Potential improvements
get rid of unsafe pointer magic WithSidebands(cost: high)
What needs to be done is to transform the &mut StreamingPeekableIter into a child future, and when exhausted, it must be transformed back into the &mut _ that created it. That way, only a single mutable reference to said Iter is present at any time. Unfortunately the generated futures (using async) don't support that as we would have to keep both the future and the parent that created it inside of our own struct. Instead of hiding this using pointers, one could implement the magical part by hand, a custom future, which happily dissolves into its mutable parent iter ref. That would be quite some work though.
Requirements
git-transport via quinn - how would that work? Maybe async http isn't even necessary?
must support tokio 1.0 (quinn needs it).
surf via hyper seems to be locked to tokio 0.2 (even though async-std supports tokio 1.0 as well.
Research
maybe-async - conditional compilation of both sync and async APIs
Useful to keep the sync version which compiles quickly thanks to libcurl used under the hood. This might allow to write the async version in smaller increments.
surf - **supports multiple backends, some of which are tokio, like hyper which relies on their traits interestingly.
Abstracting over the runtime can be done by…knowing which one to use. Sync and async selection can be done with maybe-async.
tokio
comes with its own compatibility layer to adapt to futures::io related traits.
has its own non-blocking process implementation.
Maybe_async
As it's async by default which requires more dependencies than sync code it won't be used in crates to avoid pulling in unnecessary dependencies for builds that don't use it.
This also means definitive duplicates here and there for IO code that otherwise could be deduplicated with maybe_async.
However, tests can and should benefit from maybe_async as minimal dependencies are less important there. Thus we deduplicate tests with it to assure there is no drift in code. This rightfully assumes decent test coverage.
Figure out how git-transport could be used with quinn and other custom transports.
quinn streams support both tokio and futures AsyncReadWrite traits, so going with the more general trait at first should be good. Probably it's a good idea to have a redirection for traits so replacing them with the tokio version is easier should it ever be required.
Navigate the crate ecosystem and find an http client that can work.

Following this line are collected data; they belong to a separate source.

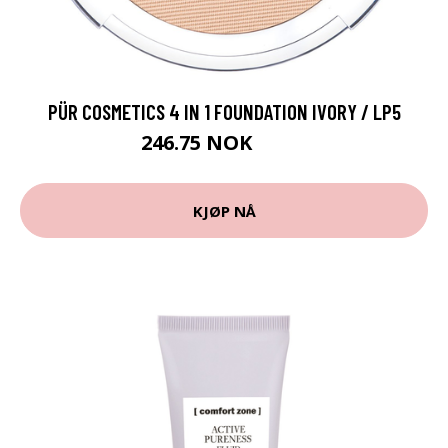
PÜR COSMETICS 4 IN 1 FOUNDATION IVORY / LP5
246.75 NOK
329 NOK
KJØP NÅ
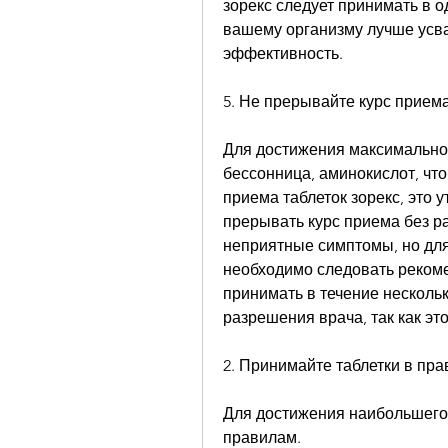
зорекс следует принимать в о
вашему организму лучше усва
эффективность.
5. Не прерывайте курс прием
Для достижения максимальног
бессонница, аминокислот, чт
приема таблеток зорекс, это у
прерывать курс приема без р
неприятные симптомы, но дл
необходимо следовать рекомен
принимать в течение нескольк
разрешения врача, так как э
2. Принимайте таблетки в пр
Для достижения наибольшего 
правилам.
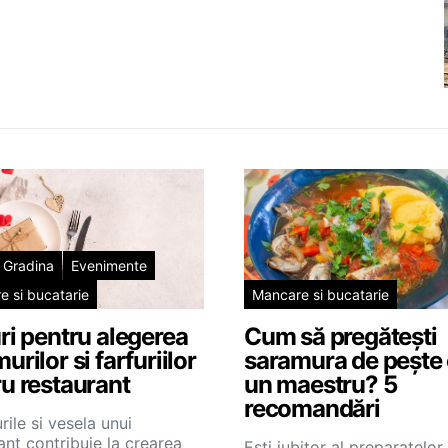
 Gradina
Evenimente
 si bucatarie
Mancare si bucatarie
ri pentru alegerea
Cum să pregătești
urilor si farfuriilor
saramura de pește
u restaurant
un maestru? 5
recomandări
ile si vesela unui
ant contribuie la crearea
Ești iubitor al preparatelor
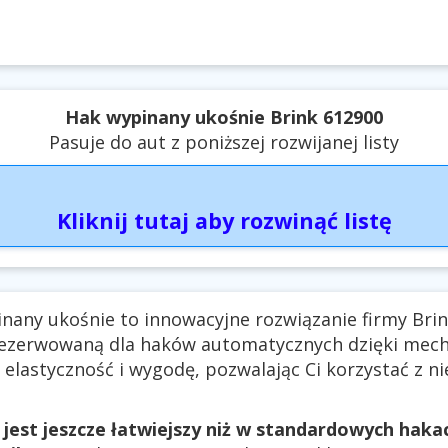
Hak wypinany ukośnie Brink 612900
Pasuje do aut z poniższej rozwijanej listy
Kliknij tutaj aby rozwinąć listę
nany ukośnie to innowacyjne rozwiązanie firmy Bri
ezerwowaną dla haków automatycznych dzięki mec
 elastyczność i wygodę, pozwalając Ci korzystać z ni
 jest jeszcze łatwiejszy niż w standardowych hak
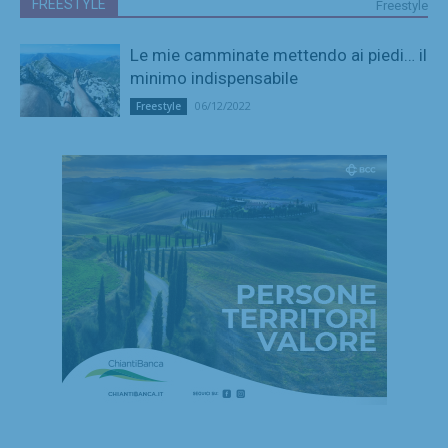
FREESTYLE
Freestyle
Le mie camminate mettendo ai piedi… il
minimo indispensabile
06/12/2022
Freestyle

Surf with lib-curl as backend seems to do it, as it uses future::io traits which are actually most compatible.
Realize that what's really needed is a 'custom async transport' and not do all of the following (as originally intended) unless this comes up again.
async client
maybe::async transport
surf based http backend with feature toggles to allow backend selection. This allows choosing the runtime.
assure enough tests for these new feature toggles.
maybe::async protocol
maybe::async gixp clone path - this represents the application and is a good example on how the API feels, alongside the blocking implementation.
Research what it would mean to have an async transport trait and how it could fit
goal put everything that's currently availabe into client::blocking and start working with maybe_async to pull the git::Connection into async land, step by step, also using maybe_async. This has a feature-toggle-able ripple effect and hides all other blocking implementations (as the trait is either blocking or async) until these are ported. Generally the git-transport crate will only support one mode at a time.
git-packetline ✓
the grand refactor - it always felt a little off
feature toggles for 'blocking' mode, with default to async operation like in git-transport/protocol
refactor packet line provider
feature toggle for turning on async-io - otherwise blocking io MUST pull in futures-io for no reason. This will propagate but it's OK.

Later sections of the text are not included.